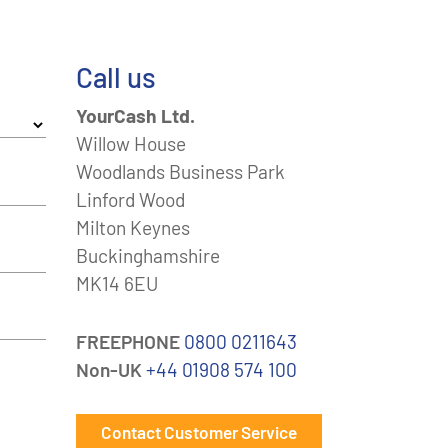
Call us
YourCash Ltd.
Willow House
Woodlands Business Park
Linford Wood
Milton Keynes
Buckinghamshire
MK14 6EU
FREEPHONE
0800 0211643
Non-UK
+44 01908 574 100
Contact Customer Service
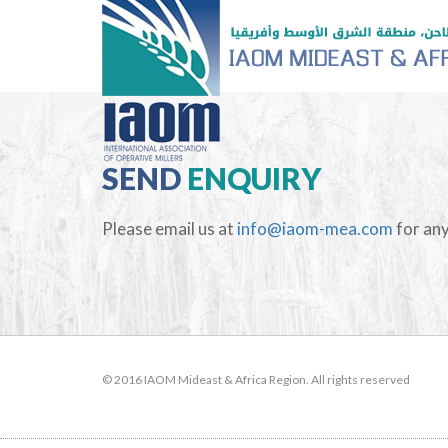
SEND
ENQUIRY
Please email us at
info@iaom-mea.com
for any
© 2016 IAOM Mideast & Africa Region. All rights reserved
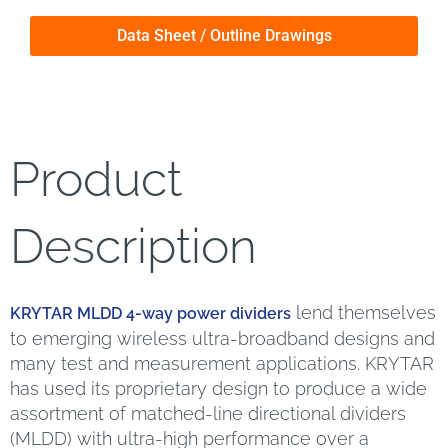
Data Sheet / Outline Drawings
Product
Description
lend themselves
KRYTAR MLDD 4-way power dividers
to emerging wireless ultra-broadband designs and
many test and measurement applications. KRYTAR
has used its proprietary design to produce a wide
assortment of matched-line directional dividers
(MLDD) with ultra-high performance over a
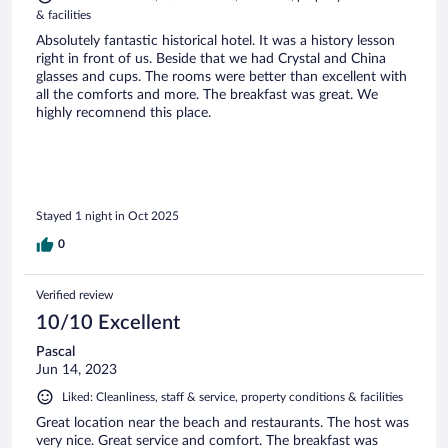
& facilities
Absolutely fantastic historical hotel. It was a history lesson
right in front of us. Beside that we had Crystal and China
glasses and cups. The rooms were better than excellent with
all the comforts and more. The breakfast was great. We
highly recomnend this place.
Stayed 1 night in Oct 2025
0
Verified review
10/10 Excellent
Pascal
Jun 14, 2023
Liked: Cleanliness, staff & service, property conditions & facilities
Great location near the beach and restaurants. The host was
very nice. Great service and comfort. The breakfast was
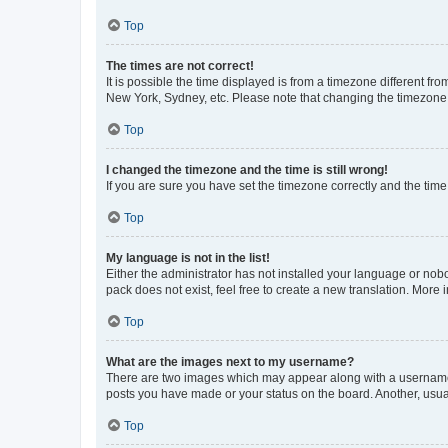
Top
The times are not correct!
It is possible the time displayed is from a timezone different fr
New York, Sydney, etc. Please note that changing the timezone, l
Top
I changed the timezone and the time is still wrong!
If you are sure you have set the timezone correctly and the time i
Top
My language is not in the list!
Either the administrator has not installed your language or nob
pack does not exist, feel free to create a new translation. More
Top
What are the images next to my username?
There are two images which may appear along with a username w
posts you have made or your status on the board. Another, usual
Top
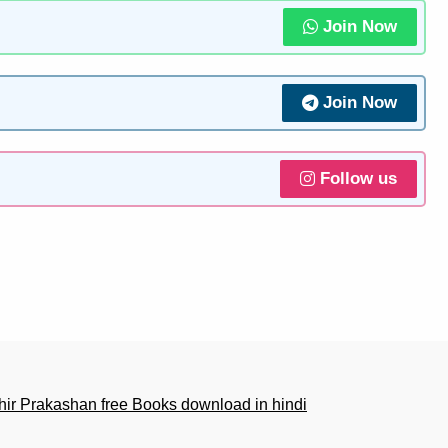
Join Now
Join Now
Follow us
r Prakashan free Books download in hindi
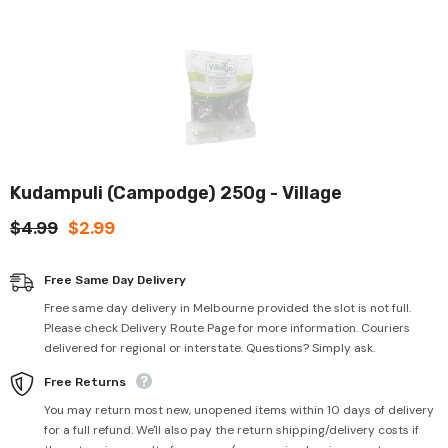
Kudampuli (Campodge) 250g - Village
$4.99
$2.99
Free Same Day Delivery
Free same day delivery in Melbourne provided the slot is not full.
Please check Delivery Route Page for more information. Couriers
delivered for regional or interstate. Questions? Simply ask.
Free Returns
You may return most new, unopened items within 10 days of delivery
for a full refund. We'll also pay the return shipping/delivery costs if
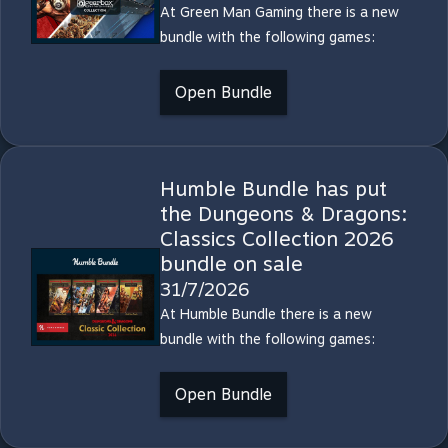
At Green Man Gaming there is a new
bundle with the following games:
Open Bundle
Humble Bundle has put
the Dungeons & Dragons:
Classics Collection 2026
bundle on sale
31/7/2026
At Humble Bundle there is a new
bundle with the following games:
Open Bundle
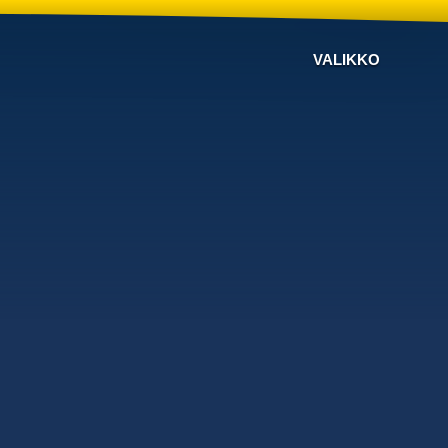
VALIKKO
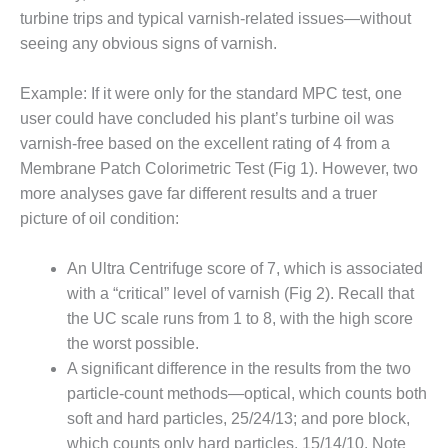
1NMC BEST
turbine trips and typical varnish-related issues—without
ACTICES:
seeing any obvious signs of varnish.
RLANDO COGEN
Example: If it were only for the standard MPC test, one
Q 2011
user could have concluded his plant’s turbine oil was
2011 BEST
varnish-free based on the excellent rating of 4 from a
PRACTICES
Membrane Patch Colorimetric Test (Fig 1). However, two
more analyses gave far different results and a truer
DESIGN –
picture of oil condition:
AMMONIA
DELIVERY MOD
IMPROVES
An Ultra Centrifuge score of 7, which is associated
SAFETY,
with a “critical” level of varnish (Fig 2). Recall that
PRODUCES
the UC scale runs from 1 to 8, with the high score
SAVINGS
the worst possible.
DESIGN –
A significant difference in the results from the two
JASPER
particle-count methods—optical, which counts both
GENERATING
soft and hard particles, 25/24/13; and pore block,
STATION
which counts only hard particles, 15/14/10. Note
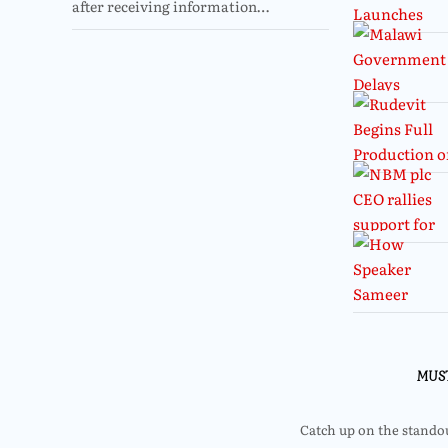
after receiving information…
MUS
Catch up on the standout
========
Action item: Search term "Please": count the lines of the listing in which it appears, and give the number with nothing further.

Solution below: 3